In politico-scientific literature, the notion of (party system) “fragmentation” is normally used to depict an increase in the number of political parties [1]. In this study, analysing the political geography of Sweden, the meaning of “fragmentation” is tied to the number of different recognizable voting patterns in the municipalities. These two processes are not necessarily independent of each other. Similarly, “convergence” would here not necessarily point at fewer parties, or more similar political ideas across parties, but at a decrease in the number of distinct voting patterns. We have found that there are more large parties and more types of collective voting profiles at the municipal level in 2018 than there were in 1985. Both of these indicate that fragmentation in the Swedish political field, as indicated by its geography, has increased, especially after 2010. The fact that the identified dissimilarities are smaller in 2018 than 1985 indicates, in turn, that the voting patterns in Swedish municipalities as such have tended to converge, due mainly to the relatively ubiquitous nature of the fragmentation process. In this manner, it seems that the fragmentation of the field of alternatives has been accompanied by a simultaneous convergence as regards the contents of the collective voting profiles.

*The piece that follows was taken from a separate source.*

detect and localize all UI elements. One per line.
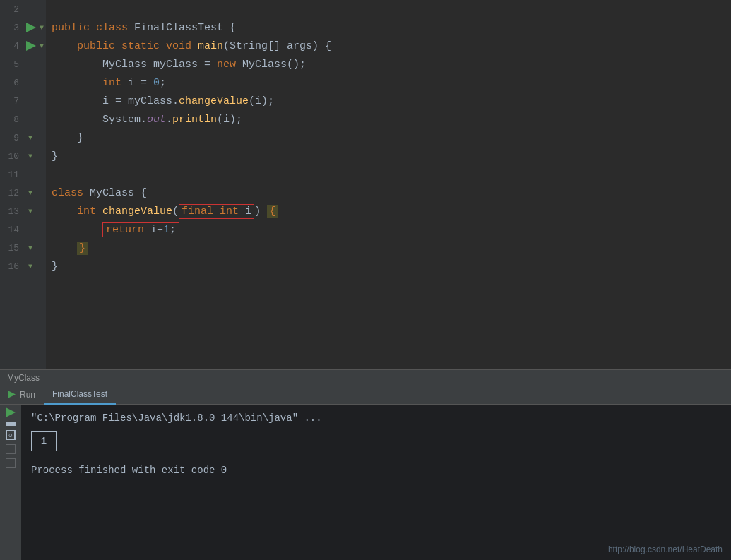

In order to estimate the real importance of the new entities to the national politics it is, however, essential to understand their social, and especially demographic, character that will in the last end determine their political weight in the future. As regards single parties, it is also important to take into account their possibilities of “relocating” their vote—in this regard, the slight gains in the Urban community may in the longer run be more important to the Center Party (or the Christian Democrats) than the losses in the Rural South.